I Write and Speak More Clearly

“When actors compliment each other, for example, they often say, “I like your choices.” They know that if a colleague has arrived at a beautiful moment, it’s because in rehearsal the actor tried it twenty different ways, then chose the one perfect moment. The same is true for us.” — Robert McKee, Story, 76

Even amidst the reading and thinking, publishing one piece per week actually improves my writing. I’m forced to write in ways that people not only understand, but also are interested in. I also find new ways of getting people to read the work I just published. This isn’t out of obligation. I actually feel compelled to do it, since I put so much work into writing it.
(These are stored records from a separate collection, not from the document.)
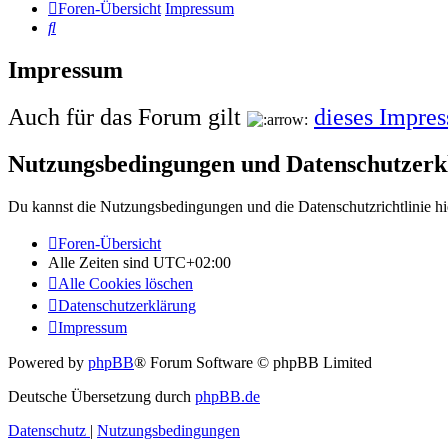
Foren-Übersicht
Impressum
Suche
Impressum
Auch für das Forum gilt
dieses Impre
Nutzungsbedingungen und Datenschutzerk
Du kannst die Nutzungsbedingungen und die Datenschutzrichtlinie hi
Foren-Übersicht
Alle Zeiten sind
UTC+02:00
Alle Cookies löschen
Datenschutzerklärung
Impressum
Powered by
phpBB
® Forum Software © phpBB Limited
Deutsche Übersetzung durch
phpBB.de
Datenschutz
|
Nutzungsbedingungen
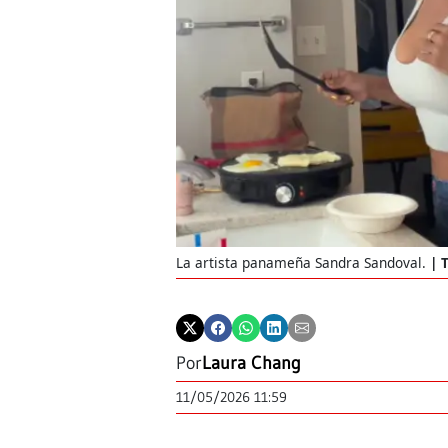
La artista panameña Sandra Sandoval.
Por
Laura Chang
11/05/2026 11:59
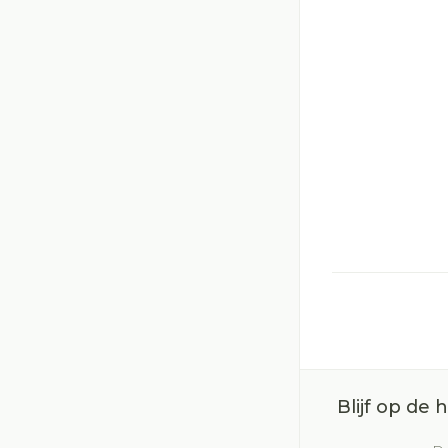
Blijf op de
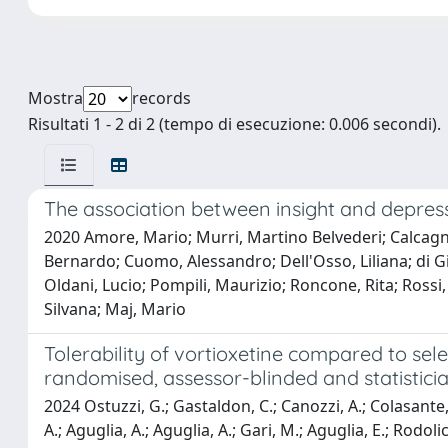
Mostra
records
Risultati 1 - 2 di 2 (tempo di esecuzione: 0.006 secondi).
The association between insight and depres
2020 Amore, Mario; Murri, Martino Belvederi; Calcagno,
Bernardo; Cuomo, Alessandro; Dell'Osso, Liliana; di 
Oldani, Lucio; Pompili, Maurizio; Roncone, Rita; Rossi
Silvana; Maj, Mario
Tolerability of vortioxetine compared to sele
randomised, assessor-blinded and statistician
2024 Ostuzzi, G.; Gastaldon, C.; Canozzi, A.; Colasante,
A.; Aguglia, A.; Aguglia, A.; Gari, M.; Aguglia, E.; Rodolic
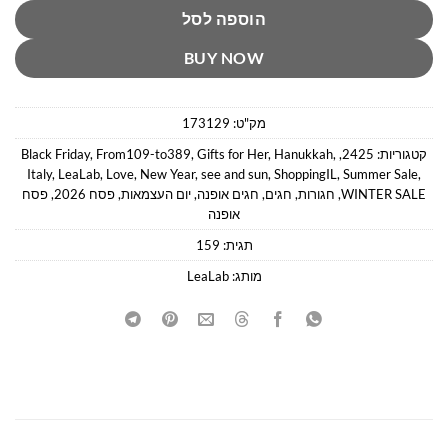
הוספה לסל
BUY NOW
מק"ט:
173129
קטגוריות:
2425
,
,
Hanukkah
,
Gifts for Her
,
From109-to389
,
Black Friday
Italy
,
LeaLab
,
Love
,
New Year
,
see and sun
,
ShoppingIL
,
Summer Sale
,
WINTER SALE
,
חגורות
,
חגים
,
חגים אופנה
,
יום העצמאות
,
פסח 2026
,
פסח
אופנה
תגית:
159
מותג:
LeaLab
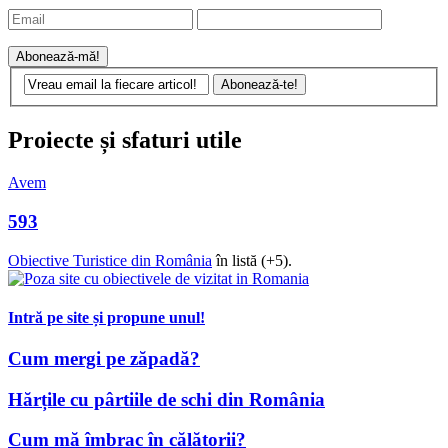
Proiecte și sfaturi utile
Avem
593
Obiective Turistice din România
în listă (+5).
Intră pe site și propune unul!
Cum mergi pe zăpadă?
Hărțile cu pârtiile de schi din România
Cum mă îmbrac în călătorii?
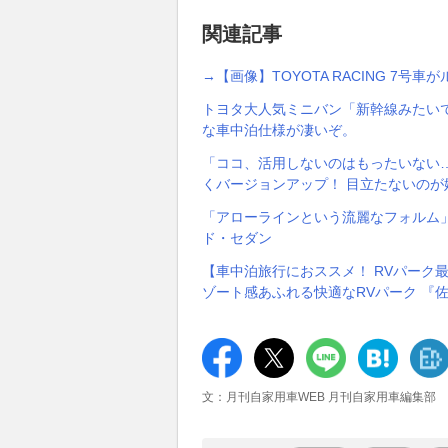
関連記事
→【画像】TOYOTA RACING 7号
トヨタ大人気ミニバン「新幹線みたい
な車中泊仕様が凄いぞ。
「ココ、活用しないのはもったいない
くバージョンアップ！ 目立たないのが嬉
「アローラインという流麗なフォルム
ド・セダン
【車中泊旅行におススメ！ RVパーク
ゾート感あふれる快適なRVパーク 『佐
文：月刊自家用車WEB 月刊自家用車編集部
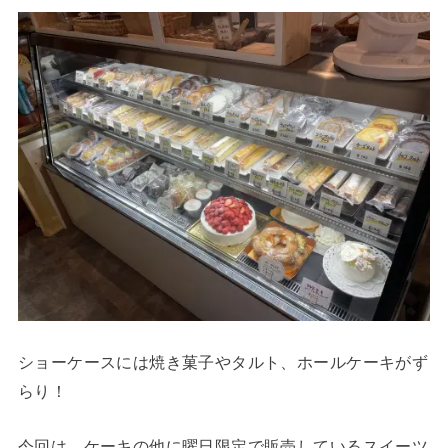
ショーケースには焼き菓子やタルト、ホールケーキがず
らり！
今回は、ケーキの他に曜日限定で販売しているスイーツ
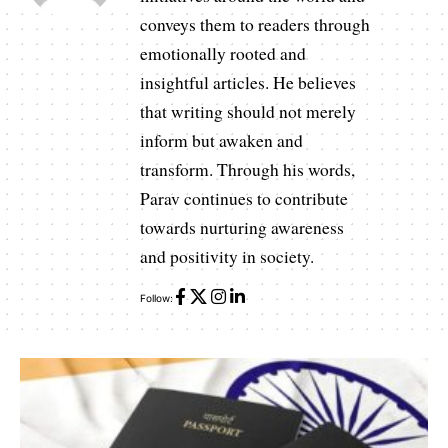
conveys them to readers through
emotionally rooted and
insightful articles. He believes
that writing should not merely
inform but awaken and
transform. Through his words,
Parav continues to contribute
towards nurturing awareness
and positivity in society.
Follow:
I also build my own filter and radar for what might be a potent topic to publish and what’s not, as well as a framework for why. I develop a taste for framing topics in a way that is relevant to the reader.

The writer’s job is to combine and communicate thoughts. Even though they might not be original, the communication is in the way most honest to the writer, and most convincing and credible to the reader.
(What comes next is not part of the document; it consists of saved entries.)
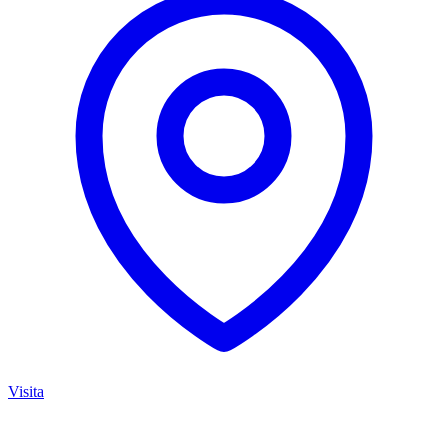
Visita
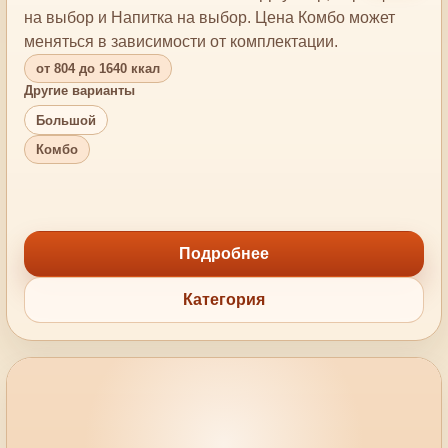
на выбор и Напитка на выбор. Цена Комбо может
меняться в зависимости от комплектации.
от 804 до 1640 ккал
Другие варианты
Большой
Комбо
Подробнее
Категория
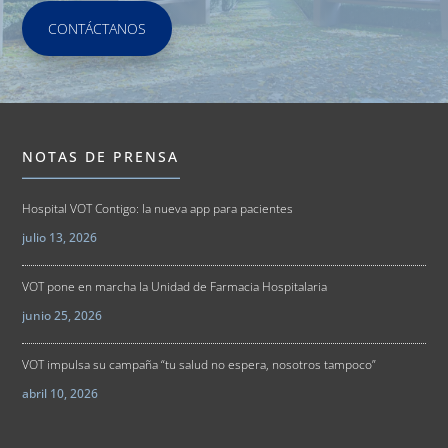
CONTÁCTANOS
NOTAS DE PRENSA
Hospital VOT Contigo: la nueva app para pacientes
julio 13, 2026
VOT pone en marcha la Unidad de Farmacia Hospitalaria
junio 25, 2026
VOT impulsa su campaña “tu salud no espera, nosotros tampoco”
abril 10, 2026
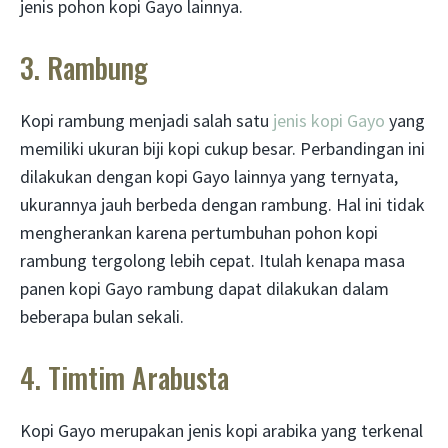
jenis pohon kopi Gayo lainnya.
3. Rambung
Kopi rambung menjadi salah satu
jenis kopi Gayo
yang
memiliki ukuran biji kopi cukup besar. Perbandingan ini
dilakukan dengan kopi Gayo lainnya yang ternyata,
ukurannya jauh berbeda dengan rambung. Hal ini tidak
mengherankan karena pertumbuhan pohon kopi
rambung tergolong lebih cepat. Itulah kenapa masa
panen kopi Gayo rambung dapat dilakukan dalam
beberapa bulan sekali.
4. Timtim Arabusta
Kopi Gayo merupakan jenis kopi arabika yang terkenal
“But [StarCraft] wasn’t necessarily a first big idea. We found it along the highway. Which I would say is often really true about ideas that come to define these games and their narratives. You find it along the way. You don’t always start with the big idea. It shapes over time as the game shapes over time.”
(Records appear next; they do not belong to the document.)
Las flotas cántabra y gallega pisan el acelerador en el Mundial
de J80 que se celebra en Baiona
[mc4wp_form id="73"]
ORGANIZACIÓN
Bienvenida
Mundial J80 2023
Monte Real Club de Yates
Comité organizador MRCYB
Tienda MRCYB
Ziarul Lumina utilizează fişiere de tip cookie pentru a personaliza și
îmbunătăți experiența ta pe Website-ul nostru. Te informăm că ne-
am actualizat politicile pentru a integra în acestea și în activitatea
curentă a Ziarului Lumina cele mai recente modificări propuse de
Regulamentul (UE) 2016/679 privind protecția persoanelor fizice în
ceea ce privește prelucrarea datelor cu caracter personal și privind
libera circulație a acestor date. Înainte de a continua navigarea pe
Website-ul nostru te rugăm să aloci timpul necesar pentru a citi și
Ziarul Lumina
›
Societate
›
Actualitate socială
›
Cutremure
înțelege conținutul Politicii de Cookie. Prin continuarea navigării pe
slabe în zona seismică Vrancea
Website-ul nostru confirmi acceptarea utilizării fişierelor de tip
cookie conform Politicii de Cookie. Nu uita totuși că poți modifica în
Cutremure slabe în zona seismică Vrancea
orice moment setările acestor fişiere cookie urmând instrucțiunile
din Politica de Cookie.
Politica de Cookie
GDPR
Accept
Chris Metzen, Senior Vice President of Story and Franchise Development at Blizzard Entertainment

More importantly, I can see which of these posts resonate with readers. These insights serve as reference points for where I should invest my time and energy into deeper, longer-form, work.

What’s Your Forcing Function?

I haven’t gotten to the point where I need reinforcement or stakes yet, but if I fail consistently I’d try something like stickK.

You don’t need to admonish yourself or be frustrated with your lack of self-discipline. It’s okay. You’re human. Commit to a goal that will force you to build the other habits you like (and remove old ones you don’t), and execute ruthlessly on that.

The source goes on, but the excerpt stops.